Being alone suits me well. That particular volume of quiet that happens when you turn the music off, where the fan buzzes gently, the breeze drifts in one window and out the other, and the shuffling of my weary, exhausted feet as they drag over the floor is the type of quiet I love most. This quiet is the quiet that stirs my thoughts, riles up old ideas and been-meaning-to’s, and focuses my lungs on just breathing. I do my best work in this lonely quiet. It may just be menial chores I’ve imposed on myself or it may just be my own, unconscious musings. Regardless, dropping the remote back on the ottoman, killing the buzz of the TV instantaneously, I settle into myself, into my crazy cat loving, productive, introverted self, with not a care in the world because I am alone. And so they say, this is what character is…..
He’s a good cat. Baci, doing what he does best… dreaming of a life on the other side of that window. Poor boy.
*Filed under Cat’s Life*
Ingrid Michaelson sang from the corner of the room. The wine cooler kinked as Alex set the half empty bottle back in it’s place. Baci purred, wrapped in his favorite blanket, eyes shutting slowly in a rhythm of content. Misha slept peacefully in a tight ball next to me on the velvet of the parsons chair, head covered by her tail, uninterrupted by anything or anyone. I bit my lip and pierced my eyes, rearranging the tiles yet again, counting points in my head. Next to my tiles, I could see the sand falling slow and steady through the curves of the hourglass.
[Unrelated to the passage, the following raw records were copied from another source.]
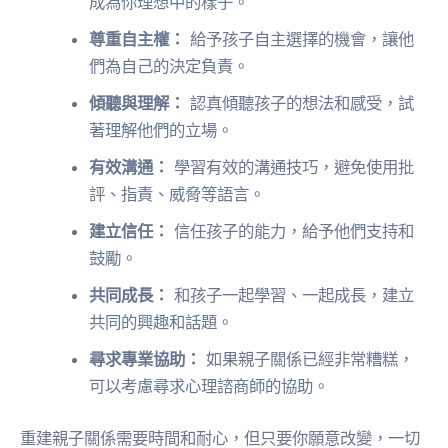
成為你理想中的樣子。
尊重自主權：
給予孩子自主選擇的機會，讓他
們為自己的決定負責。
傾聽與理解：
認真傾聽孩子的想法和感受，試
著理解他們的立場。
有效溝通：
學習有效的溝通技巧，避免使用批
評、指責、威脅等語言。
建立信任：
信任孩子的能力，給予他們支持和
鼓勵。
共同成長：
和孩子一起學習、一起成長，建立
共同的興趣和話題。
尋求專業協助：
如果親子關係已經非常糟糕，
可以考慮尋求心理諮商師的協助。
重建親子關係需要時間和耐心，但只要你願意改變，一切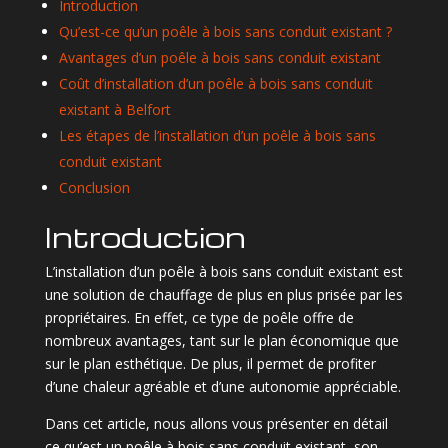
Introduction
Qu’est-ce qu’un poêle à bois sans conduit existant ?
Avantages d’un poêle à bois sans conduit existant
Coût d’installation d’un poêle à bois sans conduit
existant à Belfort
Les étapes de l’installation d’un poêle à bois sans
conduit existant
Conclusion
Introduction
L’installation d’un poêle à bois sans conduit existant est
une solution de chauffage de plus en plus prisée par les
propriétaires. En effet, ce type de poêle offre de
nombreux avantages, tant sur le plan économique que
sur le plan esthétique. De plus, il permet de profiter
d’une chaleur agréable et d’une autonomie appréciable.
Dans cet article, nous allons vous présenter en détail
ce qu’est un poêle à bois sans conduit existant, son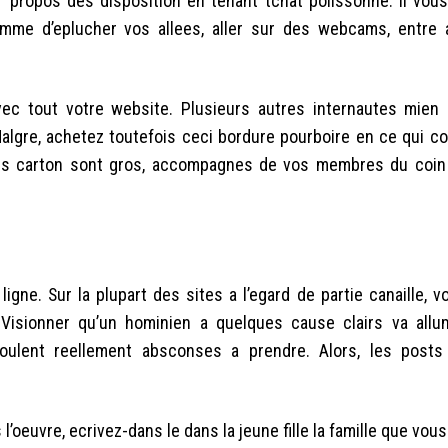
 propos des disposition en tenant tchat polissonne. Il vou
omme d’eplucher vos allees, aller sur des webcams, entre 
ec tout votre website. Plusieurs autres internautes mien
algre, achetez toutefois ceci bordure pourboire en ce qui c
urs carton sont gros, accompagnes de vos membres du coin
gne. Sur la plupart des sites a l’egard de partie canaille, v
Visionner qu’un hominien a quelques cause clairs va allu
roulent reellement absconses a prendre. Alors, les post
l’oeuvre, ecrivez-dans le dans la jeune fille la famille que vous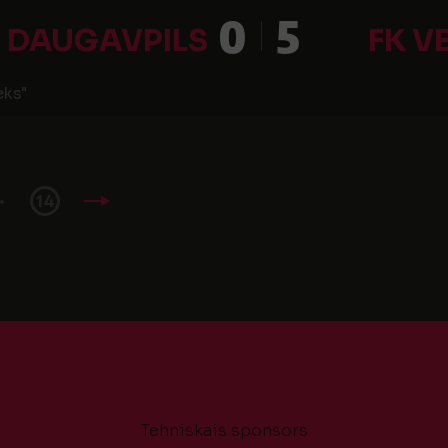
0
5
 DAUGAVPILS
FK V
eks"
.
14
Tehniskais sponsors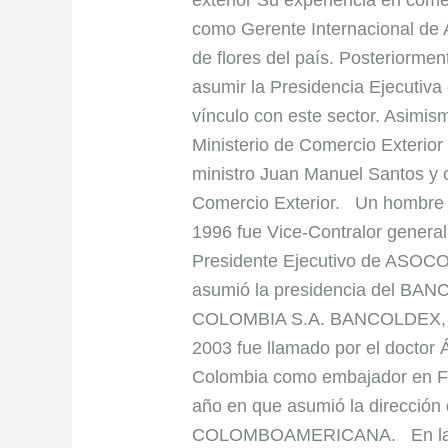
como Gerente Internacional de A
de flores del país. Posteriormen
asumir la Presidencia Ejecutiva
vínculo con este sector. Asimi
Ministerio de Comercio Exterio
ministro Juan Manuel Santos y 
Comercio Exterior. Un hombre 
1996 fue Vice-Contralor general
Presidente Ejecutivo de ASOC
asumió la presidencia del 
COLOMBIA S.A. BANCOLDEX, car
2003 fue llamado por el doctor 
Colombia como embajador en Fra
año en que asumió la direcc
COLOMBOAMERICANA. En la aca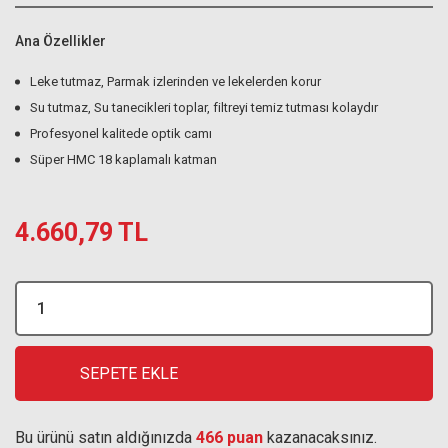
Ana Özellikler
Leke tutmaz, Parmak izlerinden ve lekelerden korur
Su tutmaz, Su tanecikleri toplar, filtreyi temiz tutması kolaydır
Profesyonel kalitede optik camı
Süper HMC 18 kaplamalı katman
4.660,79 TL
SEPETE EKLE
Bu ürünü satın aldığınızda
466 puan
kazanacaksınız.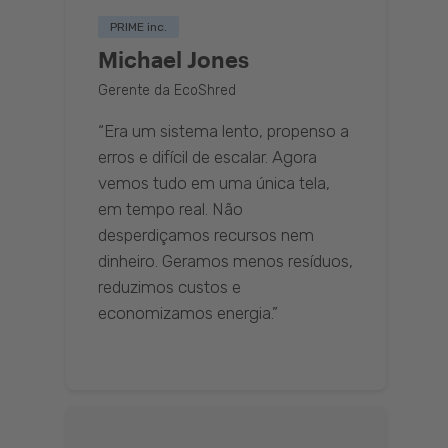
PRIME inc.
Michael Jones
Gerente da EcoShred
“Era um sistema lento, propenso a
erros e difícil de escalar. Agora
vemos tudo em uma única tela,
em tempo real. Não
desperdiçamos recursos nem
dinheiro. Geramos menos resíduos,
reduzimos custos e
economizamos energia.”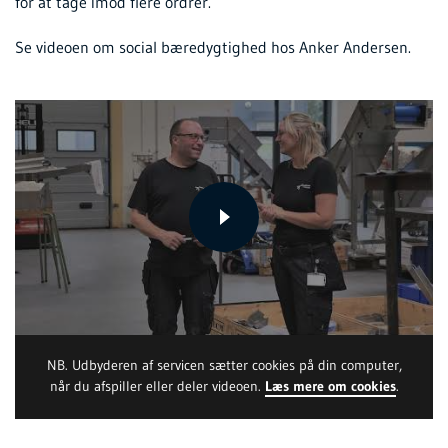
for at tage imod flere ordrer.
Se videoen om social bæredygtighed hos Anker Andersen.
NB. Udbyderen af servicen sætter cookies på din computer,
når du afspiller eller deler videoen.
Læs mere om cookies
.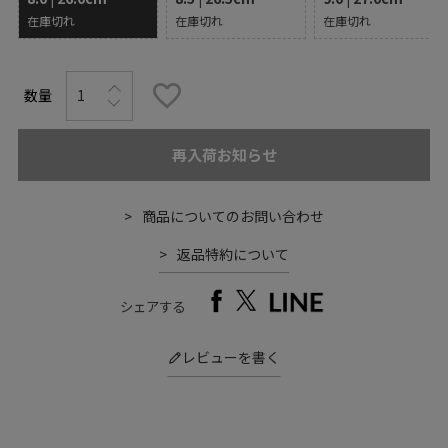
在庫切れ
在庫切れ
在庫切れ
再入荷お知らせ
商品についてのお問い合わせ
返品特約について
シェアする
レビューを書く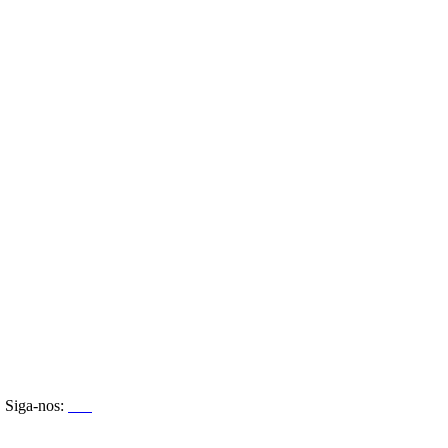
Siga-nos: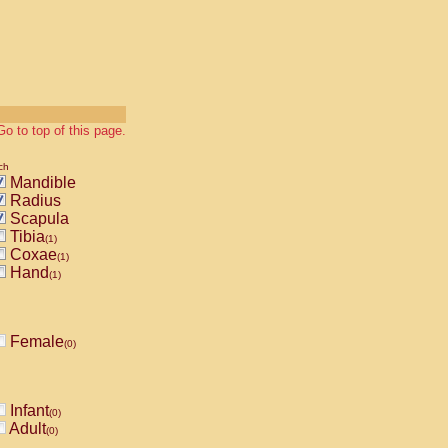
Go to top of this page.
ch
Mandible
Radius
Scapula
Tibia
(1)
Coxae
(1)
Hand
(1)
Female
(0)
Infant
(0)
Adult
(0)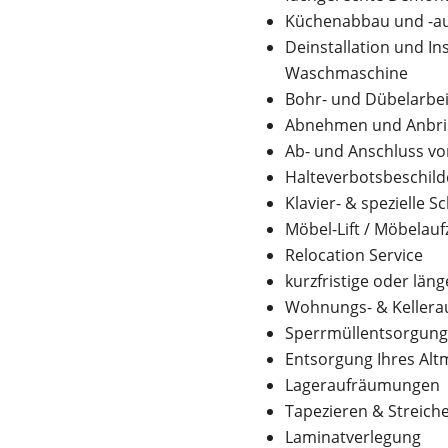
Küchenabbau und -au
Deinstallation und In
Waschmaschine
Bohr- und Dübelarbe
Abnehmen und Anbrin
Ab- und Anschluss vo
Halteverbotsbeschild
Klavier- & spezielle 
Möbel-Lift / Möbelauf
Relocation Service
kurzfristige oder län
Wohnungs- & Kellera
Sperrmüllentsorgun
Entsorgung Ihres Altm
Lageraufräumungen
Tapezieren & Streich
Laminatverlegung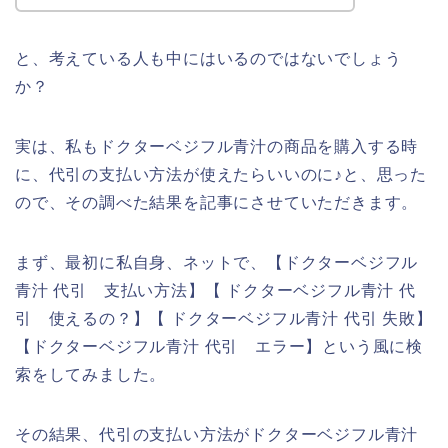
と、考えている人も中にはいるのではないでしょう
か？
実は、私もドクターベジフル青汁の商品を購入する時
に、代引の支払い方法が使えたらいいのに♪と、思った
ので、その調べた結果を記事にさせていただきます。
まず、最初に私自身、ネットで、【ドクターベジフル
青汁 代引 支払い方法】【 ドクターベジフル青汁 代
引 使えるの？】【 ドクターベジフル青汁 代引 失敗】
【ドクターベジフル青汁 代引 エラー】という風に検
索をしてみました。
その結果、代引の支払い方法がドクターベジフル青汁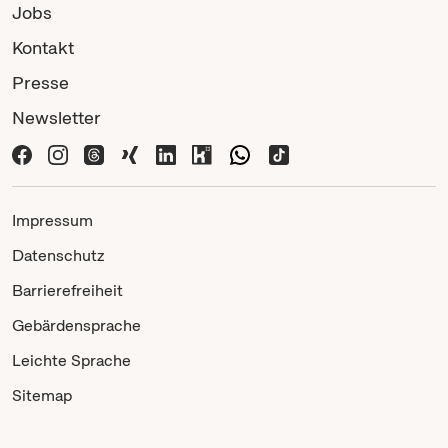
Jobs
Kontakt
Presse
Newsletter
Impressum
Datenschutz
Barrierefreiheit
Gebärdensprache
Leichte Sprache
Sitemap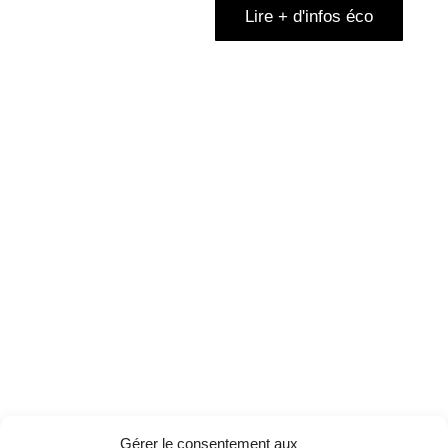
Lire + d'infos éco
Gérer le consentement aux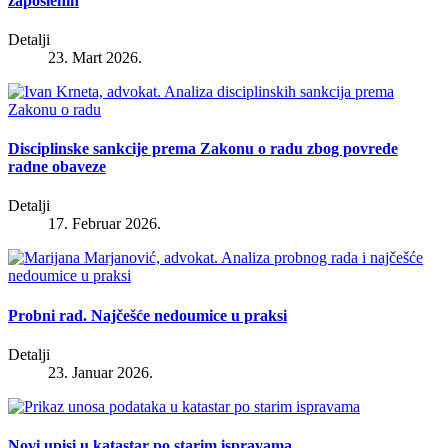
zaposlenih
Detalji
23. Mart 2026.
Disciplinske sankcije prema Zakonu o radu zbog povrede
radne obaveze
Detalji
17. Februar 2026.
Probni rad. Najčešće nedoumice u praksi
Detalji
23. Januar 2026.
Novi upisi u katastar po starim ispravama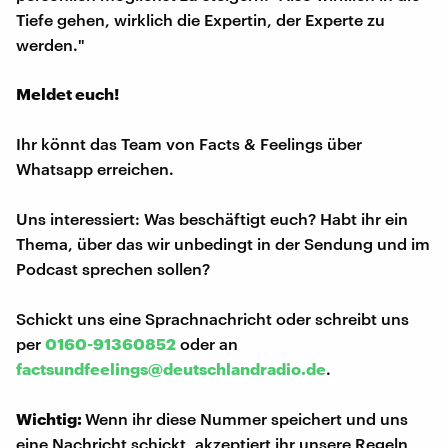
Tiefe gehen, wirklich die Expertin, der Experte zu
werden."
Meldet euch!
Ihr könnt das Team von Facts & Feelings über
Whatsapp erreichen.
Uns interessiert: Was beschäftigt euch? Habt ihr ein
Thema, über das wir unbedingt in der Sendung und im
Podcast sprechen sollen?
Schickt uns eine Sprachnachricht oder schreibt uns
per
0160-91360852
oder an
factsundfeelings@deutschlandradio.de
.
Wichtig:
Wenn ihr diese Nummer speichert und uns
eine Nachricht schickt, akzeptiert ihr unsere Regeln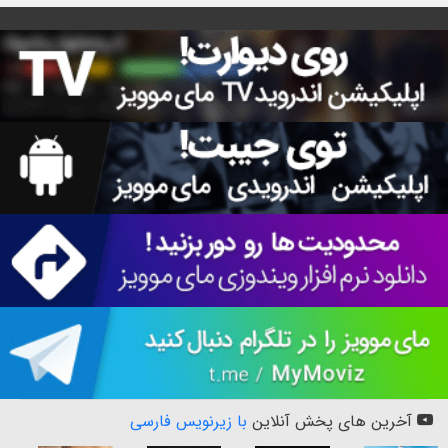
آخرین های پخش آنلاین
با زیرنویس فارسی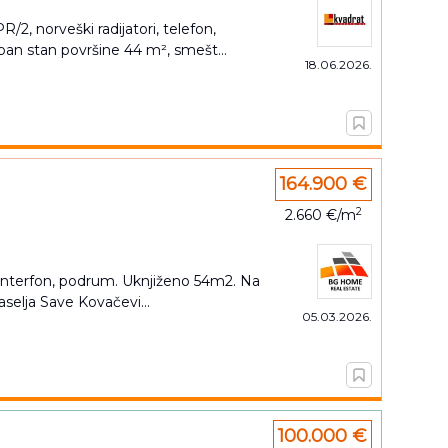
2, norveški radijatori, telefon,
an stan površine 44 m², smešt...
18.06.2026.
164.900 €
2
2.660 €/m
n, interfon, podrum. Uknjiženo 54m2. Na
aselja Save Kovačevi...
05.03.2026.
100.000 €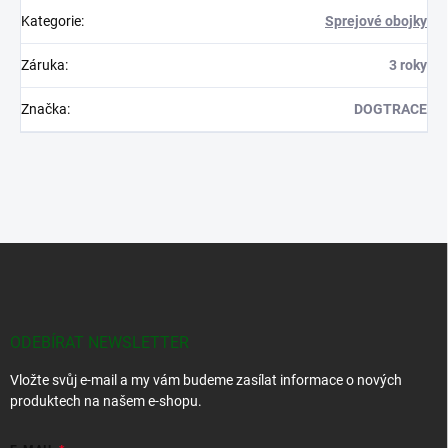
Kategorie
:
Sprejové obojky
Záruka
:
3 roky
Značka
:
DOGTRACE
Z
á
p
a
t
ODEBÍRAT NEWSLETTER
í
Vložte svůj e-mail a my vám budeme zasílat informace o nových
produktech na našem e-shopu.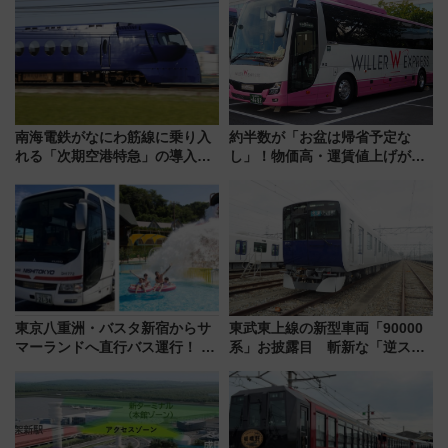
「新・鉄道ひとり旅」279回目
の舞台は「島原鉄道」
南海電鉄がなにわ筋線に乗り入
約半数が「お盆は帰省予定な
れる「次期空港特急」の導入を
し」！物価高・運賃値上げが財
決定！ピニンファリーナによる
布を直撃、往復1万円以内なら帰
日本初の鉄道デザイン
りたいけど……【WILLER お盆
帰省動向調査】
東京八重洲・バスタ新宿からサ
東武東上線の新型車両「90000
マーランドへ直行バス運行！ お
系」お披露目 斬新な「逆スラ
トクな1Dayパスで夏のプールと
ント式」の先頭形状と明るく開
推し活を楽しもう！（2026年
放的な車内空間に注目、デビュ
8/1～31）
ーは9月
Recently, this scene has been nothing but a faint memory. I tell you shamefully that we have found ourselves stuck in the “sitcom reruns and surfing the Internet” rut each night. Our bodies brushed against each other, feet tangled, shoulders rubbed together, we quietly ignore one another. There’s the occasional, subconscious “I love you” and the shuffling to the kitchen for a refill. But, in general, the night passes like a terrible bad habit.
Routines can become a curse. We blame our horrible routine on year after year of working full time, coming home late from second jobs, taking evening classes and just needing to decompress. It doesn’t make it any better. New year, new excuses. The evil of two overachievers falling in love is that they can forget to leave something for their own romance. Accidentally, we give each other our leftover selves.
I placed dinner in the oven and set the timer. “Let’s play Scrabble,” he says. “Perfect. I’ll set it up on the ottoman.” “No, let’s do it in the dining room. Otherwise I’ll just get sucked into the TV and the night will disappear.” The honesty. The unspoken truth. The elephant in the room. I agree and we move our weeknight lives to the dining room.
So there we are, half drunk on indie music and Tuesday night’s poison-of-choice. We flirt and we laugh. We can’t help but talk about Baci and Misha. We discuss our plans. We lie to each other, bending the rules, making up words and cursing our tiles. We look in each others eyes and we see each other.
It didn’t happen over dinner downtown, sushi in the dim light of Tsunami or tiramasu in the back corner of Piccola Roma. It didn’t happen on a vacation, away from the dust and messy piles of our home. The wine was whatever was forgotten in the fridge months ago and the Fat Tire was leftover from the weekend. Dinner came from the freezer, topped with barbecue sauce and ketchup. The music was just Pandora. It was us, surrendering to our daily lives and giving each other a chance. And for that, I am thankful that Alex suggested the dining room last night.